On Wednesday, the pair loaded 50 goats into a trailer for a demonstration of the herd’s prowess. With help from Kolohe, they guided the goats into a portable pen of hog netting where they had felled a gunpowder tree and an albizia tree. The goats went straight for the gunpowder tree, and half the herd was soon lost in the tree’s fallen, leafy branches.

There was little worry that the goats would break loose and join their feral counterparts. The hog fencing was electric (powered by a homemade photovoltaic charger DeLozier wired up), and the goats knew it.

“None of them will go near it,” DeLozier said.

One buck named Henry began to peel the bark back from the gunpowder tree’s trunk.

“Honestly, you come back tomorrow, this is history,” Crivello said. Goats stripping the bark from trees helps with the decomposition process, cutting it down to under a year. In the case of albizia, goats are brought back into a paddock after the tree has attempted its regrowth process. Goats eat the regrowth, and “eventually the trees just die,” DeLozier said.

The goats eating the gunpowder tree is also a win-win situation, he said, because the bark’s tannin is a natural dewormer and makes health care easier.

Goats can and do get sick, one of the challenges of a livestock-based business. There are also pregnant does to worry about, and weather concerns. The herd doesn’t like to work in the rain.

But there are other benefits. DeLozier pointed to a far part of the pen, where brush obscured a steep 30-foot slope.

“The goats can go places and do things machines can’t,” he said.

Site assessment is part of each job. While working through the research process, Crivello and DeLozier attended a seminar sponsored by the Hawaii Goat and Sheep Association, where they learned how to calculate how much dry matter (that is, potential goat food) there is in a given plot of land. Then they calculate how many pounds per day the goats need to eat, and match accordingly.

“You put them in a smaller paddock, you can control how much they eat,” Crivello said. The paddocks are intentionally kept small (Crivello calls this concentrated intensive grazing) so the goats can easily focus on the task on hand.

Aina Pono also has sheep in its arsenal. On a recent job, a flock spent a month and a half at an 8-acre macadamia nut farm, eating the tall grass beneath the trees. Once the sheep had finished up, the pickers came in and gathered up the fallen nuts.

Sheep are grazers and stay low to the ground when they eat.

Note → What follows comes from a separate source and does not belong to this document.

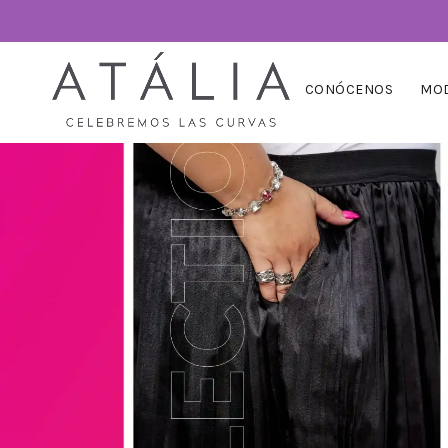
CONÓCENOS
MOD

They won’t venture into high brush like goats will, and they won’t eat bark.

The goat herd is now 200 strong, and made up mostly of Boer-Saanen crosses. Crivello estimated that it is the largest on the windward side of the island.

His ultimate goal is to get goats out on the highway medians trimming grass.

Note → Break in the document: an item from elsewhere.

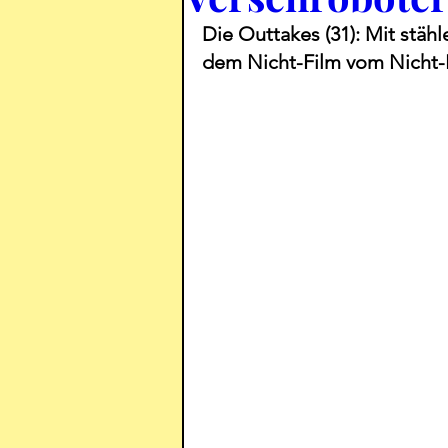
Die Outtakes (31): Mit stäh
dem Nicht-Film vom Nicht-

“They don’t spook easily,” he said of the herd.

In the demonstration paddock, the goats had moved on to the alibizia tree, where they tore off leaves and balanced on branches to grab hard-to-reach foliage.

But, true to their browser nature, after a few minutes the entire herd took some unspoken goat cue and headed back to the gunpowder tree.

“This one is their favorite,” DeLozier said.